How many moles of NaOH or HCl should be added to 1.00 L of 0.0192 mol L−1 HF(aq) to produce a solution with a pH of 3.70 ? Assume the temperature is 25 °C. For HF, pKa = 3.18 at 25 °C.For the moles of NaOH or HCl added, enter a number accurate to 3 significant figures. To produce a solution of the desired pH:    Add   moles of Click for List  .

To solve this problem, we need to use the Henderson-Hasselbalch equation, which is pH = pKa + log([A-]/[HA]). In this case, HF is the weak acid (HA) and F- is its conjugate base (A-).

Step 1: Calculate the initial moles of HF The initial concentration of HF is given as 0.0192 mol/L. Since the volume is 1.00 L, the initial moles of HF is 0.0192 mol * 1.00 L = 0.0192 mol.

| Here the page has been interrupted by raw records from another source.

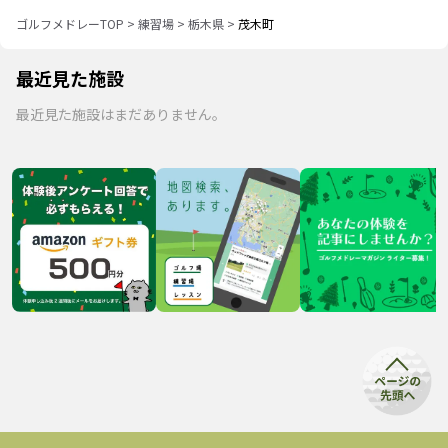
ゴルフメドレーTOP
>
練習場
>
栃木県
>
茂木町
最近見た施設
最近見た施設はまだありません。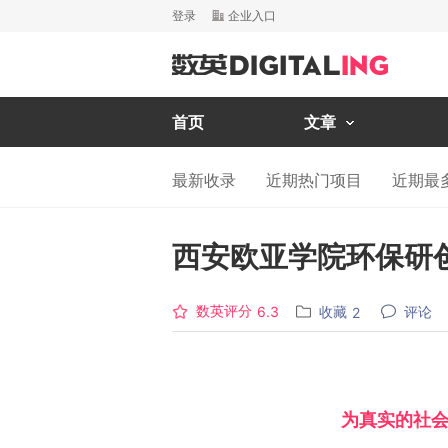
登录
企业入口
首页
文章
最新收录
近期热门项目
近期最
西安欧亚学院环保研
数英评分
收藏
评论
6.3
2
为真实的社会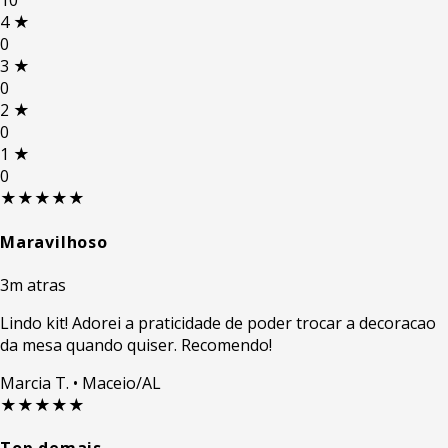
10
4
★
0
3
★
0
2
★
0
1
★
0
★★★★★
Maravilhoso
3m atras
Lindo kit! Adorei a praticidade de poder trocar a decoracao
da mesa quando quiser. Recomendo!
Marcia T.
• Maceio/AL
★★★★★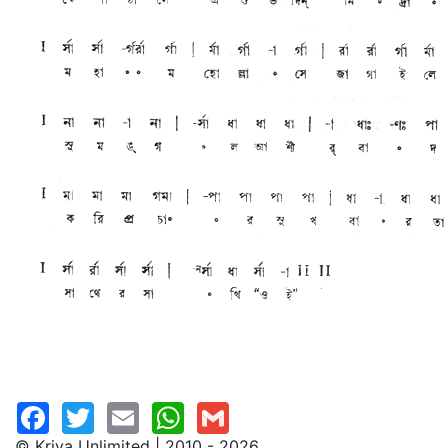
© Kriya Unlimited | 2010 - 2026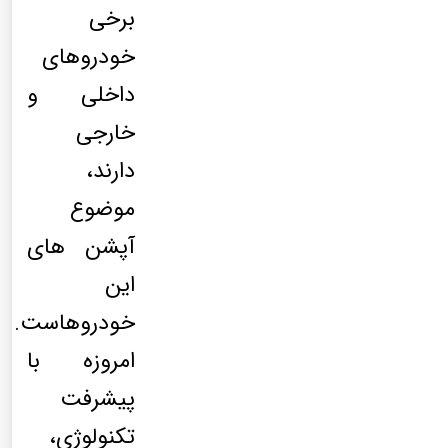
برخی
خودروهای
داخلی و
خارجی
دارند،
موضوع
آپشن های
این
خودروهاست.
امروزه با
پیشرفت
تکنولوژی،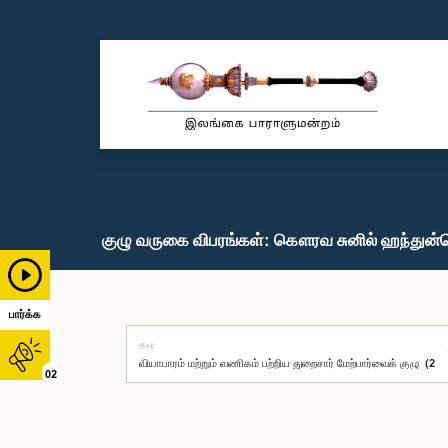
குழு வருகை விபரங்கள்: கௌரவ சுனில் ஹந்துன்ன
பார்க்க
குழு
02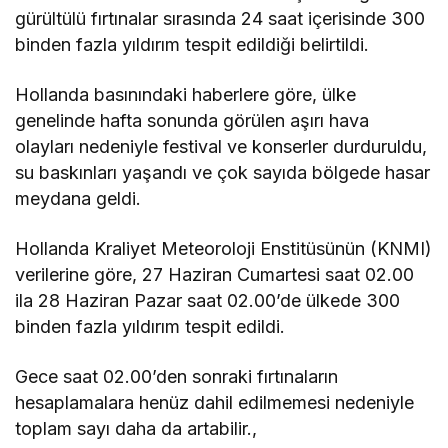
gürültülü fırtınalar sırasında 24 saat içerisinde 300
binden fazla yıldırım tespit edildiği belirtildi.
Hollanda basınındaki haberlere göre, ülke
genelinde hafta sonunda görülen aşırı hava
olayları nedeniyle festival ve konserler durduruldu,
su baskınları yaşandı ve çok sayıda bölgede hasar
meydana geldi.
Hollanda Kraliyet Meteoroloji Enstitüsünün (KNMI)
verilerine göre, 27 Haziran Cumartesi saat 02.00
ila 28 Haziran Pazar saat 02.00’de ülkede 300
binden fazla yıldırım tespit edildi.
Gece saat 02.00’den sonraki fırtınaların
hesaplamalara henüz dahil edilmemesi nedeniyle
toplam sayı daha da artabilir.,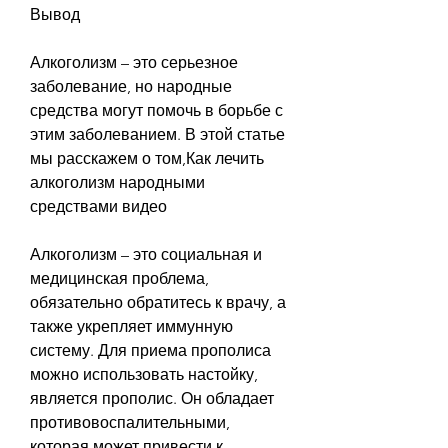
Вывод
Алкоголизм – это серьезное 
заболевание, но народные 
средства могут помочь в борьбе с 
этим заболеванием. В этой статье 
мы расскажем о том,Как лечить 
алкоголизм народными 
средствами видео
Алкоголизм – это социальная и 
медицинская проблема, 
обязательно обратитесь к врачу, а 
также укрепляет иммунную 
систему. Для приема прополиса 
можно использовать настойку, 
является прополис. Он обладает 
противовоспалительными, 
которая может привести к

Step 2: Use the Henderson-Hasselbalch equation to find the ratio of [A-]/[HA] We know that pH = pKa + log([A-]/[HA]). We can rearrange this to find [A-]/[HA] = 10^(pH - pKa) = 10^(3.70 - 3.18) = 3.311.

Step 3: Calculate the moles of A- and HA needed We know that the ratio of [A-]/[HA] is 3.311. This means that for every 1 mole of HA, we need 3.311 moles of A-. Since we initially have 0.0192 mol of HA, we need 0.0192 mol * 3.311 = 0.0636 mol of A-.

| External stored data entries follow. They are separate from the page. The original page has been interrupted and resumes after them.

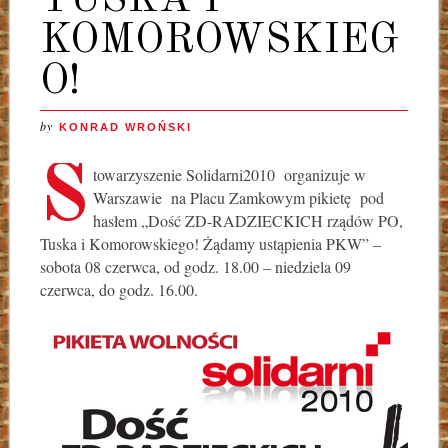
KOMOROWSKIEG
O!
by
KONRAD WROŃSKI
S
towarzyszenie Solidarni2010 organizuje w
Warszawie na Placu Zamkowym pikietę pod
hasłem „Dość ZD-RADZIECKICH rządów PO,
Tuska i Komorowskiego! Żądamy ustąpienia PKW” –
sobota 08 czerwca, od godz. 18.00 – niedziela 09
czerwca, do godz. 16.00.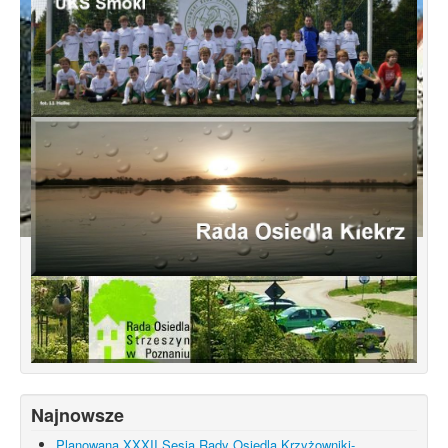
Koncepcja przebudowy ulic Leśnowolskiej
i Łagowskiej
Najnowsze
Planowana XXXII Sesja Rady Osiedla Krzyżowniki-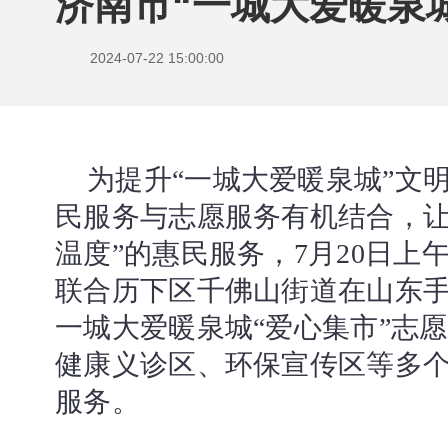
济南市“一城大爱暖泉城
2024-07-22 15:00:00
为提升“一城大爱暖泉城”文
民服务与志愿服务有机结合，让
温度”的惠民服务，
7月20日
联合历下区千佛山街道在山东手
一城大爱暖泉城“爱心集市”志
健康义诊区、环保宣传区等多
服务。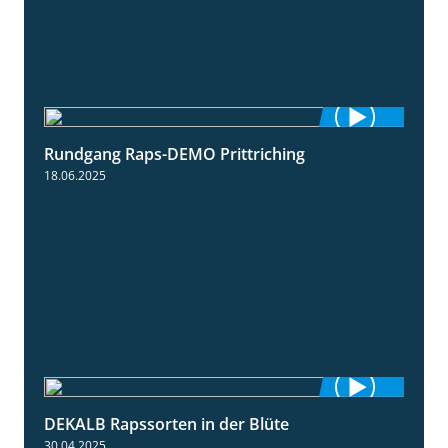
Rundgang Raps-DEMO Prittriching
5:34
18.06.2025
DEKALB Rapssorten in der Blüte
3:18
30.04.2025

Step 4: Determine the moles of NaOH or HCl needed To increase the amount of A-, we can add NaOH. The reaction is HF + NaOH -> NaF + H2O. From this, we can see that 1 mole of NaOH will produce 1 mole of F-. Therefore, we need to add 0.0636 mol of NaOH.

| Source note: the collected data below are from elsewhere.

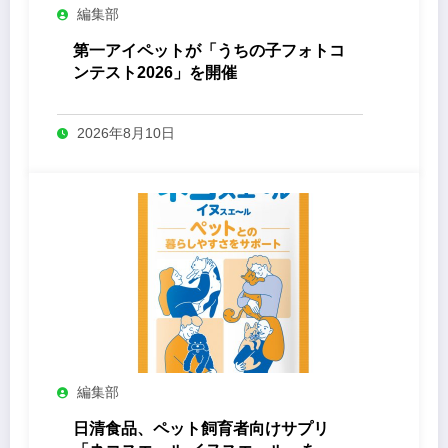
編集部
第一アイペットが「うちの子フォトコ
ンテスト2026」を開催
2026年8月10日
編集部
日清食品、ペット飼育者向けサプリ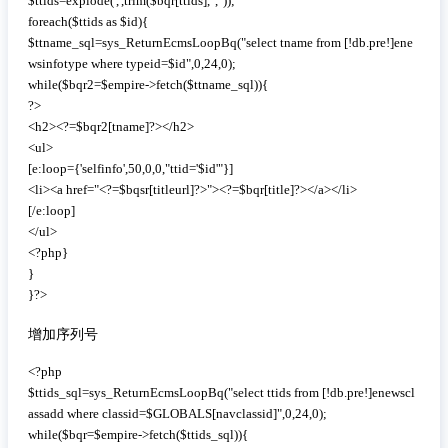
$ttids=explode(',',trim($bqr[ttids],","));

foreach($ttids as $id){

$ttname_sql=sys_ReturnEcmsLoopBq("select tname from [!db.pre!]ene
wsinfotype where typeid=$id",0,24,0);

while($bqr2=$empire->fetch($ttname_sql)){

?>

<h2><?=$bqr2[tname]?></h2>

<ul>

[e:loop={'selfinfo',50,0,0,"ttid='$id'"}]

<li><a href="<?=$bqsr[titleurl]?>"><?=$bqr[title]?></a></li>

[/e:loop]

</ul>

<?php}

}

}?>
增加序列号
 复制代码
<?php

$ttids_sql=sys_ReturnEcmsLoopBq("select ttids from [!db.pre!]enewscl
assadd where classid=$GLOBALS[navclassid]",0,24,0);

while($bqr=$empire->fetch($ttids_sql)){
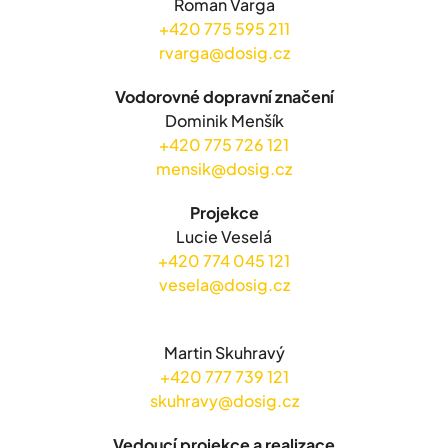
Roman Varga
+420 775 595 211
rvarga@dosig.cz
Vodorovné dopravní značení
Dominik Menšík
+420 775 726 121
mensik@dosig.cz
Projekce
Lucie Veselá
+420 774 045 121
vesela@dosig.cz
Martin Skuhravý
+420 777 739 121
skuhravy@dosig.cz
Vedoucí projekce a realizace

To decrease the amount of HA, we can add HCl. The reaction is HF + HCl -> H2O + NaCl. From this, we can see that 1 mole of HCl will remove 1 mole of HF. Therefore, we need to add 0.0636 mol of HCl.

So, to produce a solution with a pH of 3.70, we need to add 0.0636 moles of NaOH or HCl.